If a data broker wants to bid on a government contract, the Act also requires Federal agencies to complete a privacy impact assessment, under section 208 of the E-Government Act of 2002. The privacy impact statement must address the use of commercial information services that contain personally identifiable information. This privacy impact assessment must be completed before the Federal agency enters into a data broker contract and must include a laundry list of specific information regarding the data broker, the broker’s data privacy and security program, and information about the government contract, itself. The privacy impact assessment must include a description of: (1) the database; (2) the name of the data broker; and (3) the contract amount. Additionally, a data broker must adopt regulations that specify: (1) the personnel permitted to access, analyze or use such databases; (2) standards governing the access, analysis, or use of such databases; (3) any standards used to ensure that the personally identifiable information accessed, analyzed, or used is the minimum necessary to accomplish the intended legitimate purpose of the Federal agency; (4) standards limiting the retention and redisclosure of personally identifiable information obtained from such databases; (5) procedures ensuring that such data meets standards of accuracy, relevance, completeness and timeliness; (6) the auditing and security measures to protect against unauthorized access, analysis, use or modification of data in such databases; (7) applicable mechanisms by which individuals may secure timely redress for any adverse consequences wrongly incurred due to the access, analysis, or use of such databases; (8) mechanisms, if any, for the enforcement and independent oversight of existing or planned procedures, policies, or guidelines; and (9) an outline of enforcement mechanisms for accountability to protect individuals and the public against unlawful or illegitimate access or use of databases. If the contract exceeds $500,000, then the government contract must also include penalties for failing to comply with Title III of the Act and for failing to comply with the data broker’s own data privacy and security program.

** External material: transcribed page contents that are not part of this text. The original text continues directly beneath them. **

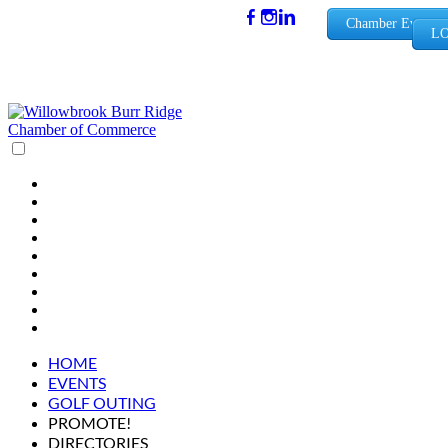
(630) 654-
Chamber Events
LO
0909
info@wbb
rchamber.
org
HOME
EVENTS
GOLF OUTING
PROMOTE!
DIRECTORIES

Interestingly, Title IV also requires the Department of Justice to create a department-wide Chief Privacy Officer who reports directly to the Deputy Attorney General. The Chief Privacy Officer shall oversee the D.O.J.’s implementation of Title IV’s privacy impact assessment requirements and to coordinate with the Privacy and Civil Liberties Oversight Board.
Congress may not pass the Data and Privacy Security Act into law this legislative session. However, law makers and industry leaders agree that this bill is long overdue and that it will eventually pass. The only remaining question is in what form will it pass and when?